License: MIT Rust Platform

 _     _   _
| |__ | |_| |_ _ ____  _____ _ __
| '_ \| __| __| '_ \ \/ / _ \ '__|
| | | | |_| |_| |_) >  <  __/ |
|_| |_|\__|\__| .__/_/\_\___|_|
              |_|     httpxer · by assassin_marcos

What it is

One tool, two jobs:

  • Enrich mode — reads a hostname list, probes each over HTTP(S), emits one NDJSON record per host with DNS / CDN / Wappalyzer tech-detect / HTTP fingerprint. Drop-in for ProjectDiscovery httpx -json (use --httpx-compat for byte-identical field shape).
  • Fuzz mode — host × wordlist Cartesian probe with recursive dir bruteforce (incl. auto-recursion into protected 401/403 dirs), crawl (HTML/robots/sitemap link extraction), content-aware wildcard detection (static catchall + per-request-nonce catchall + path-echo), a native, content-confirmed 401/403 bypass engine, and dirsearch-style live progress bar + findings stream.

Both modes share a 16-slot BoringSSL pool that rotates real-browser JA3/JA4/HTTP-2 fingerprints per probe — defeats static WAF rule-blocks (Cloudflare, Akamai, Imperva, AWS, Datadome).

Install

# Linux / macOS — auto-detects x86_64 / arm64
curl -sL https://raw.githubusercontent.com/assassin-marcos/httpxer/main/install.sh | bash

# Windows (PowerShell)
irm https://raw.githubusercontent.com/assassin-marcos/httpxer/main/install.ps1 | iex

# Self-manage
httpxer -U   # install latest release
httpxer -c   # check for updates
httpxer -X   # uninstall

Quickstart

Enrich mode

# Drop-in for httpx -json
httpxer -l hosts.txt -o enriched.jsonl

# httpx-compatible field shape (input/host/url/scheme/port/path/method/...)
httpxer -l hosts.txt -o enriched.jsonl --httpx-compat

# From stdin
subfinder -d example.com -silent | httpxer -l - -o enriched.jsonl

# Through a proxy (HTTP / HTTPS / SOCKS5)
httpxer -l hosts.txt -o enriched.jsonl --proxy http://127.0.0.1:8080

Fuzz mode (single target)

# Basic — wordlist fuzz, smart defaults
httpxer -u https://example.com/ -w wordlist.txt -o out.txt

# Full recon: recursion 3 levels + crawl 3 levels
httpxer -u https://example.com/ -w wordlist.txt -r -R 3 --crawl --crawl-depth 3 -o out.txt

# Plain "STATUS SIZE URL" output (auto-detected from .txt extension)
httpxer -u https://example.com/ -w wordlist.txt -o out.txt
# → 200    1.2KB  https://example.com/admin
# → 301    320B   https://example.com/login
# → 403     --    https://example.com/.git/HEAD

# Full JSONL output (.jsonl extension)
httpxer -u https://example.com/ -w wordlist.txt -o out.jsonl

Multi-dictionary

-w accepts comma-separated wordlists — they're loaded, merged, and de-duplicated (a per-file load count is printed):

httpxer -u https://example.com/ -w admin.txt,api.txt,sensitive.txt -o out.txt
#   [wordlist] admin.txt : 1204 paths (+1204 new)
#   [wordlist] api.txt : 980 paths (+812 new)
#   ...

dirsearch-equivalent invocation

httpxer -u https://example.com/ \
  -w common.txt,sensitive.txt \
  -t 150 \
  -r -R 3 \
  --crawl --crawl-depth 3 \
  -i 200,301,302,307,308 \
  --exclude 429,503 \
  --timeout-ms 10000 \
  --retries 2 \
  --fuzz-follow-redirects \
  -o everything.txt

No X-Original-URL / X-Forwarded-For headers needed — the native bypass engine applies those (and more) only on 401/403 responses, with the real path and content-confirmation, instead of poisoning every request. Pass --safe to disable it.

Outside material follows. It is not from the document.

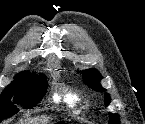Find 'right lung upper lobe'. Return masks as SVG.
I'll use <instances>...</instances> for the list:
<instances>
[{"mask_svg":"<svg viewBox=\"0 0 145 124\" xmlns=\"http://www.w3.org/2000/svg\"><path fill=\"white\" fill-rule=\"evenodd\" d=\"M28 74H30V73L21 72L20 74H18L17 76H15V78L21 77V76H24V75H28Z\"/></svg>","mask_w":145,"mask_h":124,"instance_id":"1","label":"right lung upper lobe"}]
</instances>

Wildcard detection (the FP killer)

Most directory bruteforcers drown in false positives on CDN-fronted / SPA / soft-404 targets. httpxer's detector is multi-sample + multi-layer. Pre-flight probes a mix of random-hex paths + realistic decoys (.conf, .config, .env, /.git/HEAD) concurrently, so detection sees the same catchall your wordlist will hit:

  • Layer 1 — static catchall: samples agree on (content_type, content_length, snippet_md5) → identical-page wildcard fingerprint. Matching probes are suppressed.
  • Layer 1b — content-aware catchall: the catchall returns a near-constant-size body that varies per request (a request-id / nonce / timestamp in the first bytes). This defeats Layer 1 (md5 differs every time) and Layer 2 (size doesn't scale with path). httpxer fingerprints it by the normalized body — UUIDs, long hex/digit runs and timestamps are blanked before hashing — and at runtime matches by that normalized-content hash, never by size alone. A real page that happens to be the same size as the catchall but has different content is therefore never dropped. Guards: bounded content-length spread + a raw-body token-similarity backstop, so the normalizer can't fuse two genuinely different pages.
  • Layer 2 — path-echo / dynamic-CL: when bodies differ but content_length = k × path_length + base fits linearly (server reflects the path in the body), the slope k predicts the wildcard CL for any new probe path.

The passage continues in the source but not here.